── Records to process ──

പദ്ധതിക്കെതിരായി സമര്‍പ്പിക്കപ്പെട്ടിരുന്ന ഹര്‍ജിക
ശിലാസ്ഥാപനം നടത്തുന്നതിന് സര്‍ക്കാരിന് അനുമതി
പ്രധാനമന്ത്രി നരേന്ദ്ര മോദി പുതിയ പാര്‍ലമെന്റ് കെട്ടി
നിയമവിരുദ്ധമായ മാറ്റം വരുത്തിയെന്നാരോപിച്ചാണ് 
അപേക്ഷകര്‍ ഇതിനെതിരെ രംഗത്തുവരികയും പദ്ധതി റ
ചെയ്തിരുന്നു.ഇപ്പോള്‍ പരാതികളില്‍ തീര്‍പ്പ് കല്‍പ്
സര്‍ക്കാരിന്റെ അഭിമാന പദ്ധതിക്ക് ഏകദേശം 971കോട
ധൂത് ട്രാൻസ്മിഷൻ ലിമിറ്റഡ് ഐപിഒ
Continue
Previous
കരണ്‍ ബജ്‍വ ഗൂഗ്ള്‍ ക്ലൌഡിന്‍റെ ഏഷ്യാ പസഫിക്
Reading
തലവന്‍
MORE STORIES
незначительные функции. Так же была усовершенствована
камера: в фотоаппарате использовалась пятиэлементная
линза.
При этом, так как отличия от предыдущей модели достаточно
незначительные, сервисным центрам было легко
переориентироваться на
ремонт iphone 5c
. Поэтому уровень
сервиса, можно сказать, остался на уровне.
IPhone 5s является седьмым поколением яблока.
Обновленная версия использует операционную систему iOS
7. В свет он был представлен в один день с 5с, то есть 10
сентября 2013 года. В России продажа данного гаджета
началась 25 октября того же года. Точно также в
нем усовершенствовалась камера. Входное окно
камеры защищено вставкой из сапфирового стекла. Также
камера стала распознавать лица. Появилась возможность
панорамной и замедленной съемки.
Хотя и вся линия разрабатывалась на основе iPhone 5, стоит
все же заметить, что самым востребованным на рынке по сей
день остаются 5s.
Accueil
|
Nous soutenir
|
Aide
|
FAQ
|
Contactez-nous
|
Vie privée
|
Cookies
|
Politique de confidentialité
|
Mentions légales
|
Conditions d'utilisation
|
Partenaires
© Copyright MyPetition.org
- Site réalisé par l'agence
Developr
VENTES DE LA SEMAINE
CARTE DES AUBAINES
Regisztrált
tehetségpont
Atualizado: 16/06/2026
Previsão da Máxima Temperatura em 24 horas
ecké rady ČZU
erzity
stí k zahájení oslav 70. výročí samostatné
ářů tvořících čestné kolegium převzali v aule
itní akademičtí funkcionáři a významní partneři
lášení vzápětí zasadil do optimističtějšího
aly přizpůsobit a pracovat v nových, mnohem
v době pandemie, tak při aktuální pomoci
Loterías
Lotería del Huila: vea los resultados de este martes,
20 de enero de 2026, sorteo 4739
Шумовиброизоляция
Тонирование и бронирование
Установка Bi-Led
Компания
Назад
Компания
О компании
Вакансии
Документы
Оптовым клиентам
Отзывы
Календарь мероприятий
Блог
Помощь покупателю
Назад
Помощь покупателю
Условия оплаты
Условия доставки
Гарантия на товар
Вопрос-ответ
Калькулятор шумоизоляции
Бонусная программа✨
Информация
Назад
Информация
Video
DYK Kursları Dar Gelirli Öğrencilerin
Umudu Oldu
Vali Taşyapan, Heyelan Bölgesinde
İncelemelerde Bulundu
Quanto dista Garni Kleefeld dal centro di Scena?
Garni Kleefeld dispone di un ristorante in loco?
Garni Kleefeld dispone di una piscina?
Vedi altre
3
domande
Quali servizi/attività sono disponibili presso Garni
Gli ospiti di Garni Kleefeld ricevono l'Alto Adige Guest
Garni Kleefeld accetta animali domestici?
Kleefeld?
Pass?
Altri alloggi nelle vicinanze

───

◆ **Exercise directions**
An exact printout is needed of the lines from the one containing "Бонусная программа✨" through the end of the listing above, both of those lines included, and nothing else.

◆ **Result of this exercise**
Бонусная программа✨
Информация
Назад
Информация
Video
DYK Kursları Dar Gelirli Öğrencilerin
Umudu Oldu
Vali Taşyapan, Heyelan Bölgesinde
İncelemelerde Bulundu
Quanto dista Garni Kleefeld dal centro di Scena?
Garni Kleefeld dispone di un ristorante in loco?
Garni Kleefeld dispone di una piscina?
Vedi altre
3
domande
Quali servizi/attività sono disponibili presso Garni
Gli ospiti di Garni Kleefeld ricevono l'Alto Adige Guest
Garni Kleefeld accetta animali domestici?
Kleefeld?
Pass?
Altri alloggi nelle vicinanze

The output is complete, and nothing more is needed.